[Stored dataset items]
-- Opening Marker --
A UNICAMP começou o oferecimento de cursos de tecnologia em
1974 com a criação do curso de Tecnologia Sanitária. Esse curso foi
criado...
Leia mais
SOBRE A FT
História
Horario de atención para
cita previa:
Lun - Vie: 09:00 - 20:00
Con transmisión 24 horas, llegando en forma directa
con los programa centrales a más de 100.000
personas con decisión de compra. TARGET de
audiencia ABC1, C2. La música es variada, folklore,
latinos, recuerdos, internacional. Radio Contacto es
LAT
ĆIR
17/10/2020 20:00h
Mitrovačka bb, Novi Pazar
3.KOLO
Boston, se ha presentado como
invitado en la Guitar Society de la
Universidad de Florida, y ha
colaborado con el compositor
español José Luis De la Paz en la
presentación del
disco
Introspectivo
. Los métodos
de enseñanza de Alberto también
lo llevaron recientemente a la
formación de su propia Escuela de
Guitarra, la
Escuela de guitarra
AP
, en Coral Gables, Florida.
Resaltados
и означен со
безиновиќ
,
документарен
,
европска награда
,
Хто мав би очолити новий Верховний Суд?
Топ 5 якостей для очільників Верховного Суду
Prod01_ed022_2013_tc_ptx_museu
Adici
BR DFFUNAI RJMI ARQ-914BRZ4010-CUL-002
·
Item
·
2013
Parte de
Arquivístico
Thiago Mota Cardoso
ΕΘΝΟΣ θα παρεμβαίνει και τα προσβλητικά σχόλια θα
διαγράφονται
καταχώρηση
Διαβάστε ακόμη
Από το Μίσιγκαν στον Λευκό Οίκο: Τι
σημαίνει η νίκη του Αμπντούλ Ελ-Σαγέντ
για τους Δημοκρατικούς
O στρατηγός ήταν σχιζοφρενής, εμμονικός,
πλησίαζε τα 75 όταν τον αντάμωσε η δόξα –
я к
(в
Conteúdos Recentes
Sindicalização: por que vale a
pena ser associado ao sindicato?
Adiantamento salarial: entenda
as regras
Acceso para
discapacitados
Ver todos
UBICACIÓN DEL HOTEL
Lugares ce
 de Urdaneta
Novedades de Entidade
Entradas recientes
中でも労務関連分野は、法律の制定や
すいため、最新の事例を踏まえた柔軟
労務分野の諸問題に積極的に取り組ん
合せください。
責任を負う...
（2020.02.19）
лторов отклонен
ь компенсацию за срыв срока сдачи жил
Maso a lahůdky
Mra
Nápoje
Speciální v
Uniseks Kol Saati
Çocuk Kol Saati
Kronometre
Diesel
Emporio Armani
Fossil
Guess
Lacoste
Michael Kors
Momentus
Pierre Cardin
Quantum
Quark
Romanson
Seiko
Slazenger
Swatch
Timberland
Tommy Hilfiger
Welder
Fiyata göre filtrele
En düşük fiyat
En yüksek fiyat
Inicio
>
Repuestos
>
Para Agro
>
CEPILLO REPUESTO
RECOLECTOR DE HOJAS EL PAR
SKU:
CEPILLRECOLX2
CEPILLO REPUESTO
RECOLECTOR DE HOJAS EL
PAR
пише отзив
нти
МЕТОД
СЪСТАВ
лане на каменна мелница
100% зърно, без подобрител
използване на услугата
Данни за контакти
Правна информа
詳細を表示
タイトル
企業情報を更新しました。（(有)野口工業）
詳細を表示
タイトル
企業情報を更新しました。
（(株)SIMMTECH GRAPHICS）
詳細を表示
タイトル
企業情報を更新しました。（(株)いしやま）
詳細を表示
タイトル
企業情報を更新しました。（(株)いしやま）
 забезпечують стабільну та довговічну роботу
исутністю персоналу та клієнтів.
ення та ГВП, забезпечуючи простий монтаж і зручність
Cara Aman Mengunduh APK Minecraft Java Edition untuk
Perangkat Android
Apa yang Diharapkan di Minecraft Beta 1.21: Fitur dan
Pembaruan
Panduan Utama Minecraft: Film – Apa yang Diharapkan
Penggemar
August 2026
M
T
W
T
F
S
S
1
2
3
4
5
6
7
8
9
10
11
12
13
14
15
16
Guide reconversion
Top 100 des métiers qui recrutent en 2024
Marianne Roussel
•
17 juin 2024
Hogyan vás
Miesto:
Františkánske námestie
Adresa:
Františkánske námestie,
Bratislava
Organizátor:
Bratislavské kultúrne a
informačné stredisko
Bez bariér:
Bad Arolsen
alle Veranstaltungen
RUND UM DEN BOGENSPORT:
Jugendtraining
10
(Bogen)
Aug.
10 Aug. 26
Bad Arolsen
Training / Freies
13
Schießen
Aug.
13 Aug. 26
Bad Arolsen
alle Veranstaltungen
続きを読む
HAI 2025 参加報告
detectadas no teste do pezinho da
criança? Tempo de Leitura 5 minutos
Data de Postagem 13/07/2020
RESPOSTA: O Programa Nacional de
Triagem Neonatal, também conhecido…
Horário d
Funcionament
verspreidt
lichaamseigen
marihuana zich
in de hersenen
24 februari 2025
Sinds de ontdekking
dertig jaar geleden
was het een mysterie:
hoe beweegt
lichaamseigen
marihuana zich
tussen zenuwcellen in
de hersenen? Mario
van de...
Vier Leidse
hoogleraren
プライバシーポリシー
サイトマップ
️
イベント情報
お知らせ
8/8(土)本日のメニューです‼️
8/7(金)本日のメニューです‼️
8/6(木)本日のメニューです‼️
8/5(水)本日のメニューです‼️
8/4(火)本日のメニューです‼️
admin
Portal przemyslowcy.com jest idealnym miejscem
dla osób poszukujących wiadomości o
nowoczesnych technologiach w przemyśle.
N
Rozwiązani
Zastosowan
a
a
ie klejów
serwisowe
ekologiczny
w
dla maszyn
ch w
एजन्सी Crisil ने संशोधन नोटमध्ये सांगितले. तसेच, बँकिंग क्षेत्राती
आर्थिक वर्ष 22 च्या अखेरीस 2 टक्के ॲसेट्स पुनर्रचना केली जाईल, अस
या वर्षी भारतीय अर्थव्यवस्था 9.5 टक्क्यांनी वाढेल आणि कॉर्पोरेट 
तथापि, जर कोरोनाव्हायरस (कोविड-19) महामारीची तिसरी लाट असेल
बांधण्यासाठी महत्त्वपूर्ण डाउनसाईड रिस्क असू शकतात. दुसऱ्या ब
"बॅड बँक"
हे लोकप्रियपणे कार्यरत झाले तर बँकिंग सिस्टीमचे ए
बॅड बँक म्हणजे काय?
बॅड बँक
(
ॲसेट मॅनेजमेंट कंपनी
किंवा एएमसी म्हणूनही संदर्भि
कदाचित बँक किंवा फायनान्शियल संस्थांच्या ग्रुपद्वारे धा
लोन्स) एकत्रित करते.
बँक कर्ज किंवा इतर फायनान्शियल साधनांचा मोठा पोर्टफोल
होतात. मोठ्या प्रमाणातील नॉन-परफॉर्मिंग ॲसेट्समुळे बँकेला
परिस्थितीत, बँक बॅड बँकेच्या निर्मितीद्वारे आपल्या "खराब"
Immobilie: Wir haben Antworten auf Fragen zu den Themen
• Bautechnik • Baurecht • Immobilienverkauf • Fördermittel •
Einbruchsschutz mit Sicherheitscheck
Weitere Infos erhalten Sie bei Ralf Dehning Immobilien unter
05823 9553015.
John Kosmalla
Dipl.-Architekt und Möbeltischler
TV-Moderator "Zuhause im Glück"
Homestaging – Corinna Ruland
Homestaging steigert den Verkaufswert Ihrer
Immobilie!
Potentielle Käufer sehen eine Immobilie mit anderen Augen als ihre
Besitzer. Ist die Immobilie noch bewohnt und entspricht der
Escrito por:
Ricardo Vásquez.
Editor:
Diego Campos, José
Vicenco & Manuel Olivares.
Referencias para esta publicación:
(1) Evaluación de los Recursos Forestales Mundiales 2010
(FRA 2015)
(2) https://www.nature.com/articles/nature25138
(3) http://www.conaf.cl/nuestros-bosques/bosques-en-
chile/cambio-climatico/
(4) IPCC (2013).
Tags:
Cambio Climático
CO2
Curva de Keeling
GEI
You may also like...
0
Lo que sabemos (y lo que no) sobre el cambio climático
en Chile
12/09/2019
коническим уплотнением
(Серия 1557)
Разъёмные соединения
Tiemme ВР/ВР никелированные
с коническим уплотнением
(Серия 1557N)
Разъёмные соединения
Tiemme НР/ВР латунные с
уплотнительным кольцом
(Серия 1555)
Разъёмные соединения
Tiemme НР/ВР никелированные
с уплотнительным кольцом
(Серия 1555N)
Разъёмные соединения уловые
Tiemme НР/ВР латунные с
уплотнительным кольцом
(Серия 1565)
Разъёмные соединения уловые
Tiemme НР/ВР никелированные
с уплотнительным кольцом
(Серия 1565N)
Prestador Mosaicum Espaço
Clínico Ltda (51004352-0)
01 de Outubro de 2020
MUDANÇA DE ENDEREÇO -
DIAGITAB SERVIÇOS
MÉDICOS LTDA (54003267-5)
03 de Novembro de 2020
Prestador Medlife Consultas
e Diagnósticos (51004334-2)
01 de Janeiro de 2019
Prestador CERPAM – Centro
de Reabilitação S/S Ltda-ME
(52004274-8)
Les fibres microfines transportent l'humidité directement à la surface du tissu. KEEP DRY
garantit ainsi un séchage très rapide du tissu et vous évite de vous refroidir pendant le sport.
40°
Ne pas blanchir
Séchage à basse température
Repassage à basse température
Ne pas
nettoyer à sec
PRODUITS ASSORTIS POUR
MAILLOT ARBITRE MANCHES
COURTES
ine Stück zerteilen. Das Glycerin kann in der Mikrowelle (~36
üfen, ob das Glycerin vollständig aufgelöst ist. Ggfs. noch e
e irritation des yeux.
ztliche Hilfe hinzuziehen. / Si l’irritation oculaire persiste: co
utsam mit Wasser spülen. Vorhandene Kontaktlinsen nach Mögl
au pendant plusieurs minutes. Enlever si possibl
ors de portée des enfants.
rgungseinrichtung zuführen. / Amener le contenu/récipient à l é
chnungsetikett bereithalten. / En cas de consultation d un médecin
-- Closing Marker --
INSTRUCTIONS TO FOLLOW: Only a number is wanted: how many lines above include "本日のメニューです"?

TASK RESPONSE: 5